¿Es un libro un arma inútil para la supervivencia?
Un agua clara moviéndose. El arroyo. Su sonido. Un roce de piedras horadadas. El brillo más nítido en las partes a las que les llega el sol. Destellos que se dispersan. Escribo el recuerdo de aquellos momentos ínfimos para guardarlos conmigo. Para no dejarlos ir.
El arroyo se pierde todo el tiempo en la montaña. Tanto se pierde, que está siempre ahí. Por donde pasa el arroyo va el pie. Miles de senderos son dibujados por el paso de quienes se internan en la precordillera. Si hay río, hay camino. Cada deshielo abre un sendero a su lado. Porque el agua anuncia la posibilidad de más vida y abundancia.
Nos detenemos después de muchas horas de caminar. Veníamos estirando el momento de comer lo que cargamos en las mochilas por el solo hecho de alargar el placer. Se sigue por esa idea. Se sabe que, cuando no se pueda más, habrá una pausa. Entonces empezamos a buscar un lugar. No es acá, tampoco más adelante. Ya aparecerá el sitio exacto y lo sabremos de solo verlo. Tiene que tener su cuota de magia. No es cualquier banquina de tierra, ni en medio del bosque sin su claro, ni sin una piedra donde apoyarse o en cualquier metro cuadrado sin su pequeña cascada.
Ahí está, de pronto. Desde la fractura que originó esta geografía nos espera. Ahí está la postal perfecta y su rayo de sol entrando por las ramas de los pinos infinitos. Un puente de troncos a su lado. Un remanso.
Todo tiene más sabor en la montaña. La fruta, el pan, el queso robado al desayuno del hotel por la mañana. Bebemos y recargamos las botellas con el agua del arroyo. Nazareno se recuesta. Le doy un caramelo y miramos el cielo con la espalda sobre la tierra.
No hay neurosis en la montaña. No hay señal. No hay interrupciones. Faltan muchas de esas cosas completamente olvidables. Y por un rato, por unos días, uno quiere carecer de todas esas cosas para siempre.
Andar las picadas es también abrirles camino a los que vendrán. Cada pisada le hace el mantenimiento al surco. La suela le señala un límite a la vegetación que quiere avanzar. Hasta acá, yuyo. Atrás. Y unos retazos de tela, o ciertas marcas de color sobre los árboles, dan al camino la certeza de que se está en la senda y no se la ha perdido.

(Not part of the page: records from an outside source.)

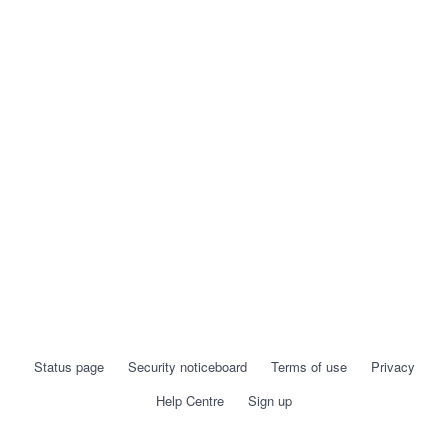
Status page
Security noticeboard
Terms of use
Privacy
Help Centre
Sign up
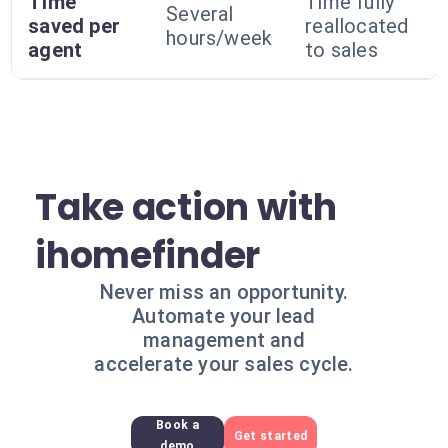
Time
Time fully
Several
saved per
reallocated
hours/week
agent
to sales
Take action with
ihomefinder
Never miss an opportunity.
Automate your lead
management and
accelerate your sales cycle.
Book a
Get started
demo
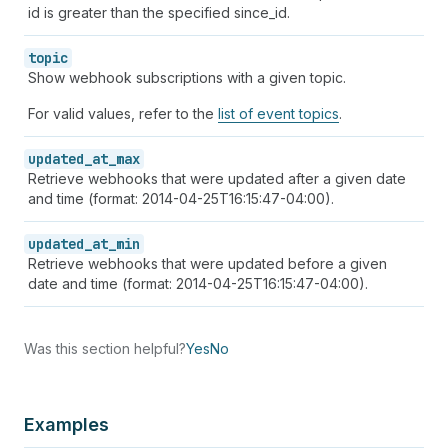
id is greater than the specified since_id.
topic
Show webhook subscriptions with a given topic.
For valid values, refer to the
list of event topics
.
updated_at_max
Retrieve webhooks that were updated after a given date
and time (format: 2014-04-25T16:15:47-04:00).
updated_at_min
Retrieve webhooks that were updated before a given
date and time (format: 2014-04-25T16:15:47-04:00).
Was this section helpful?
Yes
No
Examples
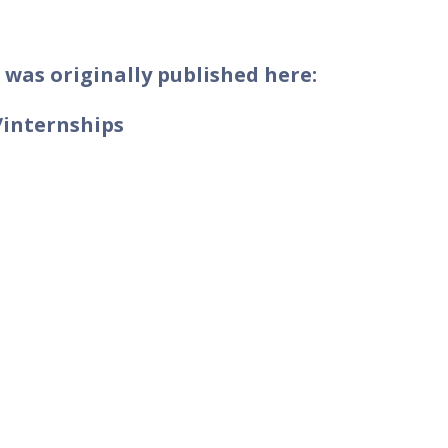
 was originally published here:
/internships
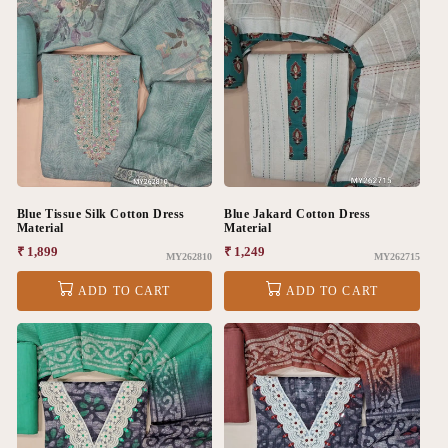
Blue Tissue Silk Cotton Dress
Blue Jakard Cotton Dress
Material
Material
Regular
₹ 1,899
Regular
₹ 1,249
MY262810
MY262715
price
price
ADD TO CART
ADD TO CART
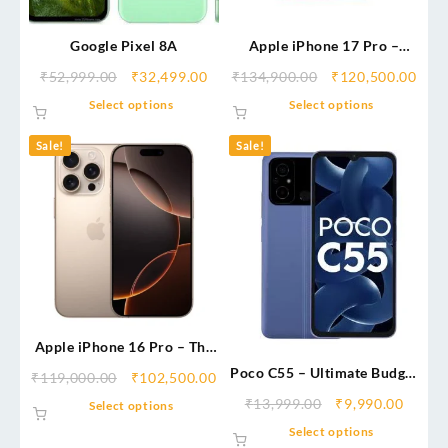
Google Pixel 8A
Apple iPhone 17 Pro –
Next-Level Performance &
₹
52,999.00
₹
32,499.00
₹
134,900.00
₹
120,500.00
Premium Pro Experience
Select options
Select options
Sale!
Sale!
Apple iPhone 16 Pro – The
Ultimate AI-Powered
Poco C55 – Ultimate Budget
₹
119,000.00
₹
102,500.00
Flagship
Beast
₹
13,999.00
₹
9,990.00
Select options
Select options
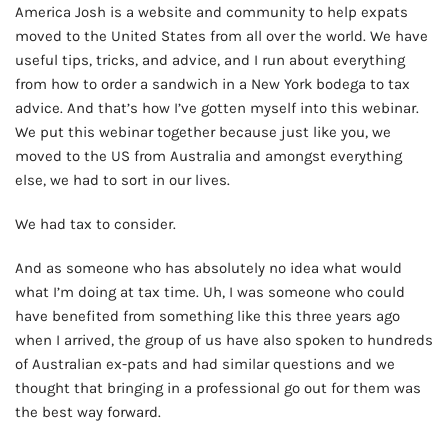
America Josh is a website and community to help expats
moved to the United States from all over the world. We have
useful tips, tricks, and advice, and I run about everything
from how to order a sandwich in a New York bodega to tax
advice. And that’s how I’ve gotten myself into this webinar.
We put this webinar together because just like you, we
moved to the US from Australia and amongst everything
else, we had to sort in our lives.
We had tax to consider.
And as someone who has absolutely no idea what would
what I’m doing at tax time. Uh, I was someone who could
have benefited from something like this three years ago
when I arrived, the group of us have also spoken to hundreds
of Australian ex-pats and had similar questions and we
thought that bringing in a professional go out for them was
the best way forward.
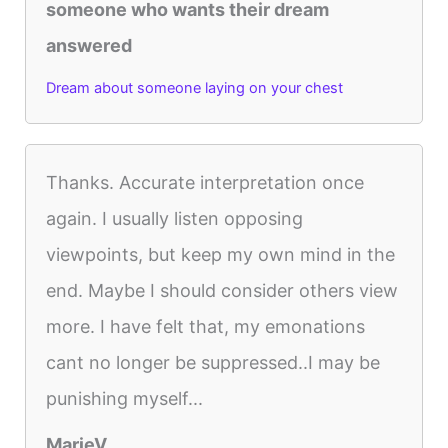
someone who wants their dream
answered
Dream about someone laying on your chest
Thanks. Accurate interpretation once
again. I usually listen opposing
viewpoints, but keep my own mind in the
end. Maybe I should consider others view
more. I have felt that, my emonations
cant no longer be suppressed..I may be
punishing myself...
MarieV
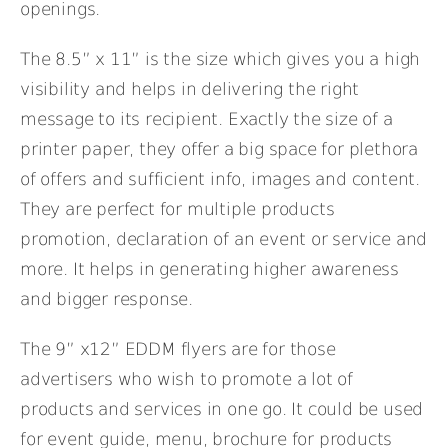
openings.
The 8.5” x 11” is the size which gives you a high
visibility and helps in delivering the right
message to its recipient. Exactly the size of a
printer paper, they offer a big space for plethora
of offers and sufficient info, images and content.
They are perfect for multiple products
promotion, declaration of an event or service and
more. It helps in generating higher awareness
and bigger response.
The 9” x12” EDDM flyers are for those
advertisers who wish to promote a lot of
products and services in one go. It could be used
for event guide, menu, brochure for products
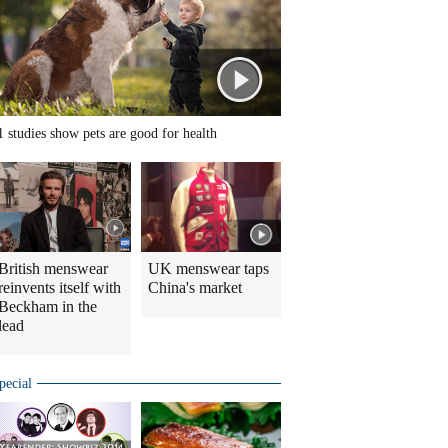
1 studies show pets are good for health
British menswear
UK menswear taps
reinvents itself with
China's market
Beckham in the
lead
pecial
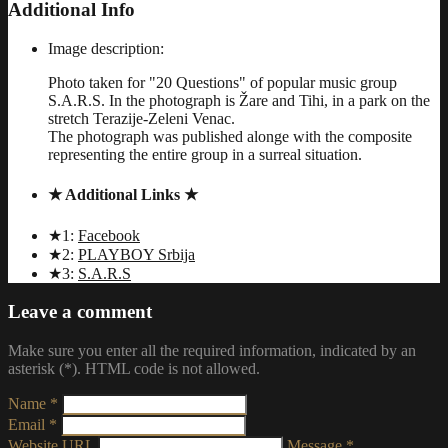
Additional Info
Image description:
Photo taken for "20 Questions" of popular music group
S.A.R.S. In the photograph is Žare and Tihi, in a park on the
stretch Terazije-Zeleni Venac.
The photograph was published alonge with the composite
representing the entire group in a surreal situation.
★ Additional Links ★
★1:
Facebook
★2:
PLAYBOY Srbija
★3:
S.A.R.S
Leave a comment
Make sure you enter all the required information, indicated by an
asterisk (*). HTML code is not allowed.
Name *
Email *
Website URL
Message *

La picada es la tregua entre el hombre y la montaña. El punto en donde se expresa una convivencia pacífica. Como la piel del cuerpo, que separa el interior del ambiente. Así. Una larga embajada. Una línea ínfima entre mundos paralelos. El resto humano de una geografía, su huella integrada a la inmensidad.
Cuando ya no hay comida, queda el libro. Hemos retomado el sendero leyendo Las lealtades, de Delfine De Vigan. El alma también se alimenta en las travesías. La civilización condensada en cientos de páginas al amparo de dos tapas. Ideas, lenguaje, traducciones, datos, ficción, verosímil. Todo lo que implica la civilidad, ingresando al territorio de la naturaleza. ¿Es un libro un arma inútil para la supervivencia?
En la siguiente parada, volvemos a leer. Está el arroyo, su sonido, el brillo, el destello del sol sobre el agua fresca, los pies sin medias, la voz de Nazareno leyéndome las palabras que ordenó De Vigan, todo junto en la inmensidad del bosque. Luego al revés, las palabras saliendo de mí. Un capítulo cada uno y el libro que va y viene y es devorado con devoción. Donde el cuerpo se cansa hay un espacio para la cabeza. El equilibrio es perfecto. ¡Si la autora supiera dónde está ahora! Dos adolescentes que se alcoholizan en una escuela francesa integran con nosotros una aventura de montaña.
El delirio de cargar peso innecesariamente de pronto se vuelve cordura, realidad tangible, una buena idea. Helen, la protagonista, ve más allá de las piedras y la vegetación. Como quien sueña, busca algo y desvela aquello que se oculta en la extraña actitud de sus alumnos. ¿Nadie más lo ve? Ella sí. Hay algo en esos chicos. Algo que nadie observa. La institución escolar y cada una de sus partes fallando. La indiferencia, la indefensión, la lealtad a valores y causas obsoletas. ¿Por qué respondemos a esas lealtades? ¿Qué se cifró ahí? ¿Por qué no podemos traicionar aquello que nos reserva un maltrato? El libro es a la montaña lo que el arroyo. Si todo sucedió para llegar a vivir esto, tuvo sentido.